_EXERCISE PROMPT_.
Only the lines below, from the one with "противоречить Гражданскому Кодексу." through the one with "поставщик должен внимательно изучить проект", are to be written out, exactly.

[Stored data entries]

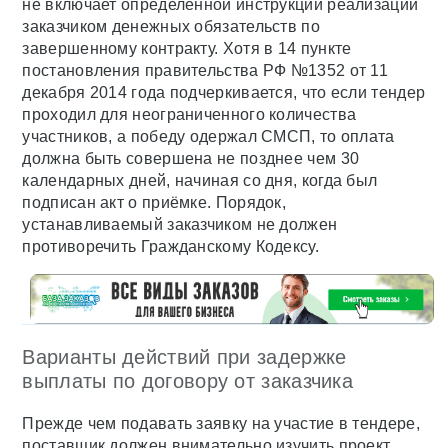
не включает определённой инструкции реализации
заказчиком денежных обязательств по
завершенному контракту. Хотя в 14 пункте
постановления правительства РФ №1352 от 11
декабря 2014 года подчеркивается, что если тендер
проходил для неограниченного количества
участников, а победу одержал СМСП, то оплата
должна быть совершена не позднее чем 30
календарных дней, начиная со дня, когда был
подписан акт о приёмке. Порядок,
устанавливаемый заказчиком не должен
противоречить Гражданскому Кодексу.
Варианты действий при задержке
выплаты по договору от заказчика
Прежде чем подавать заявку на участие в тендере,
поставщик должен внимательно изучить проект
---
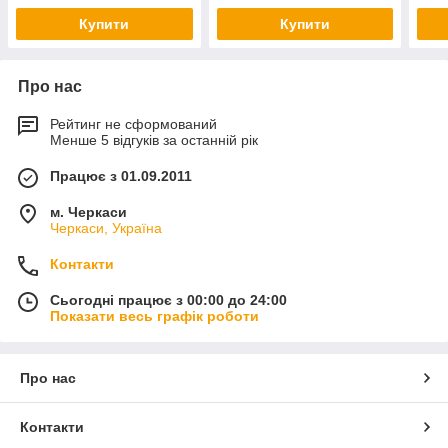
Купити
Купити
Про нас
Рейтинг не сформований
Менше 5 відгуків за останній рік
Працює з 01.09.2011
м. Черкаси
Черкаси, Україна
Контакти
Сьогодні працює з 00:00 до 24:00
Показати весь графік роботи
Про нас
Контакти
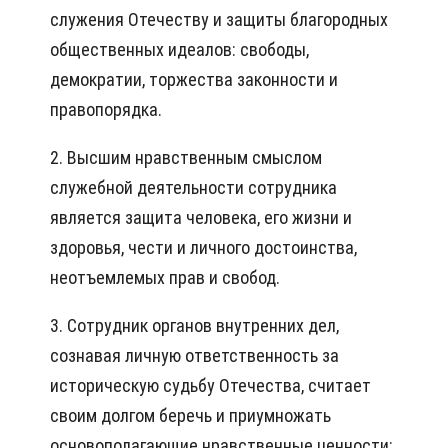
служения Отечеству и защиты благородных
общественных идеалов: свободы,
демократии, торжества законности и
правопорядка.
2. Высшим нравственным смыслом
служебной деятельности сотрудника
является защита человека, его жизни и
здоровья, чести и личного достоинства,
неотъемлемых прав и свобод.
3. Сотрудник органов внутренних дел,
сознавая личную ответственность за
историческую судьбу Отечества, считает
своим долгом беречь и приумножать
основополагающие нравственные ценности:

_TASK RESULT_.
противоречить Гражданскому Кодексу.
Варианты действий при задержке
выплаты по договору от заказчика
Прежде чем подавать заявку на участие в тендере,
поставщик должен внимательно изучить проект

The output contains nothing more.